『Wonderful Story(ワンダフルストーリー)』伊坂幸犬郎、犬崎梢、木下半犬、横関犬、貫井ドッグ郎

 

Wonderful Story(ワンダフルストーリー) (PHP文芸文庫)

Wonderful Story(ワンダフルストーリー) (PHP文芸文庫)

 

 

本に記された作者名は、伊坂幸犬郎、犬崎梢、木下半犬、横関犬、貫井ドッグ郎。
あれ?と思ったけれど、ほんとうにそのように書いてある。
この本は、(名前の一部が)犬になった、あるいは犬になりやすい名前(!)をもった現代の著名作家たちによる、犬絡みの作品を寄せたアンソロジーなのだ。
なんて楽しい企画だろう。


それぞれ個性的な作品だけれど、人間の物語に、何も知らずに素直に巻き込まれてしまう犬たちが、不憫であったり、愛しかったりする。


好きなのは、『パピーウォーカー』(横関犬)
人間と話すことがめちゃくちゃ苦手だけれど、犬との会話が得意な盲導犬訓練士と、若者らしくない駄洒落連発の研修生との、コンビがとってもいい。何より、盲導犬のけなげさが心に残る。
これ、連作になればいいのになあ。


連作になればいいのに(この一作だけではあまりに惜しいじゃないか)と思う作品はほかにもあるけれど、その一つが『イヌゲンソウゴ』(伊坂幸犬郎)
犬たちのネットワークがよいのだ。陽気な犬たちだって、きっと地球くらいはまわしちゃう。このチームが活躍する作品、もっと読んでみたい。


犬のネットワークといえば、『犬は見ている』(貫井ドッグ郎)の、あるんだかないんだかわからないそのネットワークは、不気味で、じんわりと怖い。


大人の事情に翻弄される少年の、犬を飼いたい気持ちが染み入るような『海に吠える』(犬崎梢)もよかった。
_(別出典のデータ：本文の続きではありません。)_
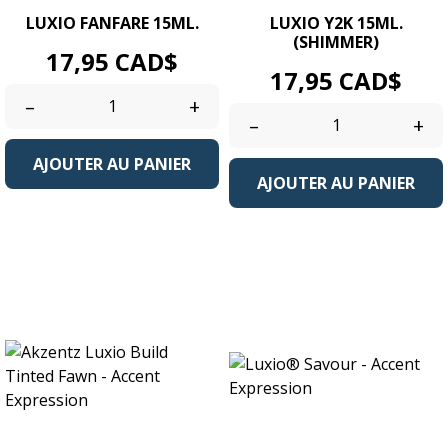
LUXIO FANFARE 15ML.
LUXIO Y2K 15ML.
(SHIMMER)
Prix
17,95 CAD$
Prix
17,95 CAD$
–
+
–
+
AJOUTER AU PANIER
AJOUTER AU PANIER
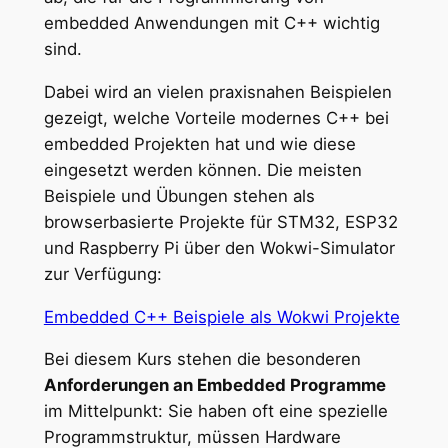
embedded Anwendungen mit C++ wichtig
sind.
Dabei wird an vielen praxisnahen Beispielen
gezeigt, welche Vorteile modernes C++ bei
embedded Projekten hat und wie diese
eingesetzt werden können. Die meisten
Beispiele und Übungen stehen als
browserbasierte Projekte für STM32, ESP32
und Raspberry Pi über den Wokwi-Simulator
zur Verfügung:
Embedded C++ Beispiele als Wokwi Projekte
Bei diesem Kurs stehen die besonderen
Anforderungen an Embedded Programme
im Mittelpunkt: Sie haben oft eine spezielle
Programmstruktur, müssen Hardware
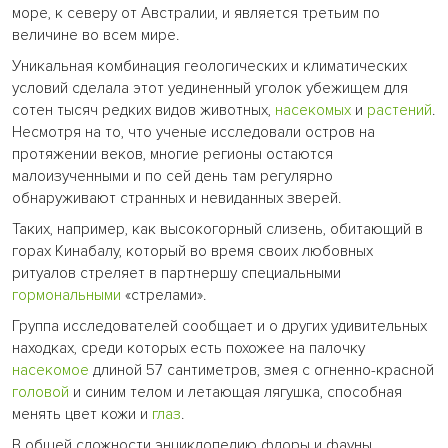
море, к северу от Австралии, и является третьим по
величине во всем мире.
Уникальная комбинация геологических и климатических
условий сделала этот уединенный уголок убежищем для
сотен тысяч редких видов животных,
насекомых
и
растений
.
Несмотря на то, что ученые исследовали остров на
протяжении веков, многие регионы остаются
малоизученными и по сей день там регулярно
обнаруживают странных и невиданных зверей.
Таких, например, как высокогорный слизень, обитающий в
горах Кинабалу, который во время своих любовных
ритуалов стреляет в партнершу специальными
гормональными
«стрелами».
Группа исследователей сообщает и о других удивительных
находках, среди которых есть похожее на палочку
насекомое
длиной 57 сантиметров, змея с огненно-красной
головой
и синим телом и летающая лягушка, способная
менять цвет кожи и
глаз
.
В общей сложности энциклопедию флоры и фауны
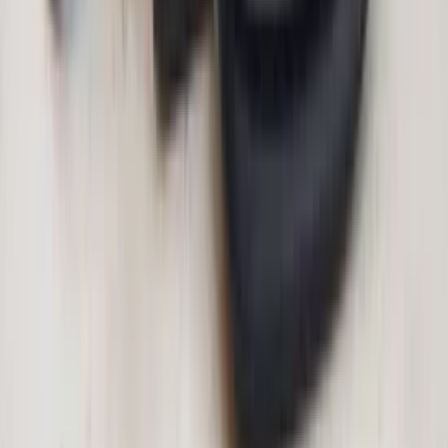
Opel Tigra TT Twintop
Weinig gebruikte
onderdelen. Scherp geprijsd, montage is mogelijk!
Bekijk Tigra onderdelen
Wij monteren uw aangekochte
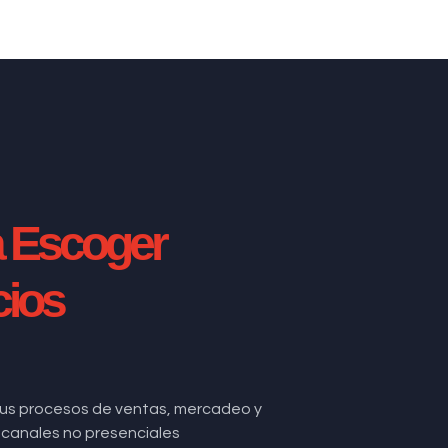
a Escoger
cios
us procesos de ventas, mercadeo y
de canales no presenciales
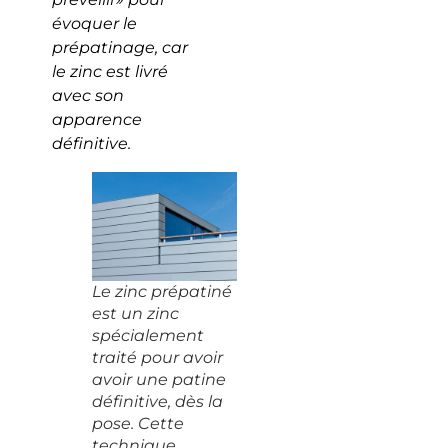
évoquer le
prépatinage, car
le zinc est livré
avec son
apparence
définitive.
Le zinc prépatiné
est un zinc
spécialement
traité pour avoir
avoir une patine
définitive, dès la
pose. Cette
technique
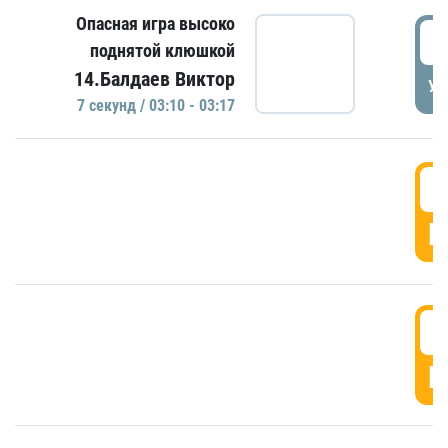
Опасная игра высоко
0
поднятой клюшкой
14.Балдаев Виктор
УД
7 секунд / 03:10 - 03:17
0
Г
0
Г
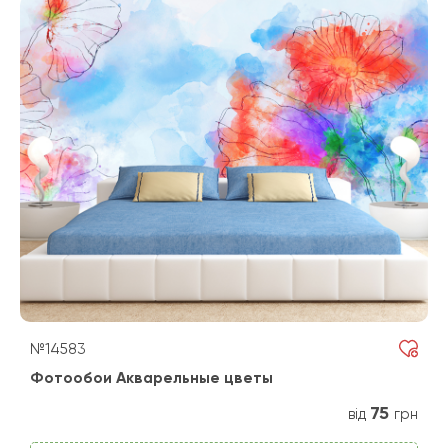
№14583
Фотообои Акварельные цветы
75
від
грн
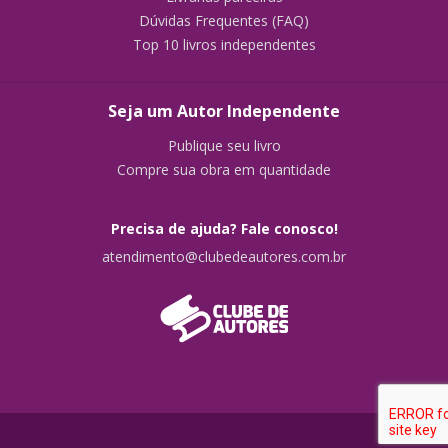
Dúvidas Frequentes (FAQ)
Top 10 livros independentes
Seja um Autor Independente
Publique seu livro
Compre sua obra em quantidade
Precisa de ajuda? Fale conosco!
atendimento@clubedeautores.com.br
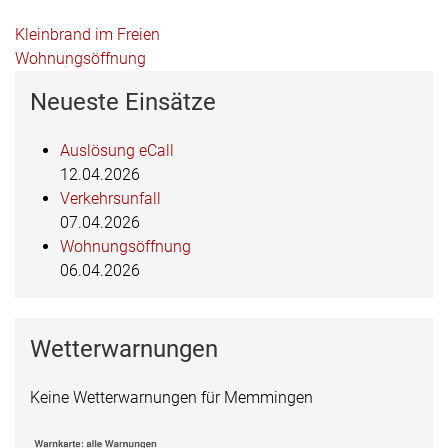
Beitragsnavigation
Kleinbrand im Freien
Wohnungsöffnung
Neueste Einsätze
Auslösung eCall
12.04.2026
Verkehrsunfall
07.04.2026
Wohnungsöffnung
06.04.2026
Wetterwarnungen
Keine Wetterwarnungen für Memmingen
伝説の源義経の犬、若丸の伝説が生きている。


『バター好きのヘミングウェイ』(木下半犬)は、不快なことこのうえなかったが、ヘミングウェイがヘミちゃんに変わったところで、くすっと笑えた。


楽しい企画の仕掛人による解説も、楽しかった。
もし、第二弾があるなら、ポチ新一の作品も…とのこと。第二弾、あったらいいな。